== Segment start ==

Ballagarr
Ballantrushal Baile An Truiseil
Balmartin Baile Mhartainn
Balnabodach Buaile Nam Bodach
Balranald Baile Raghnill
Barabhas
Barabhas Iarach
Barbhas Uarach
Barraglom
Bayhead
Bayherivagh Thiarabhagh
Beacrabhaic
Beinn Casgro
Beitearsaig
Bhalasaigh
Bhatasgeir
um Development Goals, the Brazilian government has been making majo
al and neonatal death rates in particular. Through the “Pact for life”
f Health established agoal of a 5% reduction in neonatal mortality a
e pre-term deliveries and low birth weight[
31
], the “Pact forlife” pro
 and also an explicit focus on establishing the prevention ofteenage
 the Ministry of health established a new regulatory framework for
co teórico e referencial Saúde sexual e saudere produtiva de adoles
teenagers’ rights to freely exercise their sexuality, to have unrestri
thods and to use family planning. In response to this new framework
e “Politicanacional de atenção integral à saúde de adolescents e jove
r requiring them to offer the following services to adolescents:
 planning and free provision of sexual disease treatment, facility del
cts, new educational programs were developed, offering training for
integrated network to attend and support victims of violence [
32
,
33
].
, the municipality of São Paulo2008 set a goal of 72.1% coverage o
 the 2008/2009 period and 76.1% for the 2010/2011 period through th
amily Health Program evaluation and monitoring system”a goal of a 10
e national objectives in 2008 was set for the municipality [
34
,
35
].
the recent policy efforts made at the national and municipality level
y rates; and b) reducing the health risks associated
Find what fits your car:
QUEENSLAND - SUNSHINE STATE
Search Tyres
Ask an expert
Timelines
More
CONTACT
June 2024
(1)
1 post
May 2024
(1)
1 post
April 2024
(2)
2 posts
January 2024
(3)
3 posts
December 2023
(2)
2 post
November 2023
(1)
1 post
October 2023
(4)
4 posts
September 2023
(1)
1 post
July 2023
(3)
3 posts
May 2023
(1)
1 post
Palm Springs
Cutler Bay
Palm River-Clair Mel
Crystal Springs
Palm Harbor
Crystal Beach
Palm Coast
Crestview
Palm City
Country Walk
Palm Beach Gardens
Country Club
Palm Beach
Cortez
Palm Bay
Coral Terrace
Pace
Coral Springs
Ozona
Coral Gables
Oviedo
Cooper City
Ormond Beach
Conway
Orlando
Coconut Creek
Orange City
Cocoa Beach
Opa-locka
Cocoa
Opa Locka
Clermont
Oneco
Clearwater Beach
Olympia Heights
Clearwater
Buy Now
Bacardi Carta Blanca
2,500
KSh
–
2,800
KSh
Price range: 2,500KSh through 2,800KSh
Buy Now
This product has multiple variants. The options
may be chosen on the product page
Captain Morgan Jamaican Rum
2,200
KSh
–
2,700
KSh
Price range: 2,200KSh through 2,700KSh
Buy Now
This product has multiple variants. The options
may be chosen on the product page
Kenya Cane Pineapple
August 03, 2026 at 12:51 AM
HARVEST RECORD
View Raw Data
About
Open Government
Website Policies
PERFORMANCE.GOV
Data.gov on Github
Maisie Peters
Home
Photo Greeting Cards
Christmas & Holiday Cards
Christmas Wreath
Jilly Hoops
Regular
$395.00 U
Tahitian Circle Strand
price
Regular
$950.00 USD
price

== Segment end ==

Task to complete » When a line of the records has the word "rates", pick it out and copy it.

Answer below »
al and neonatal death rates in particular. Through the “Pact for life”
y rates; and b) reducing the health risks associated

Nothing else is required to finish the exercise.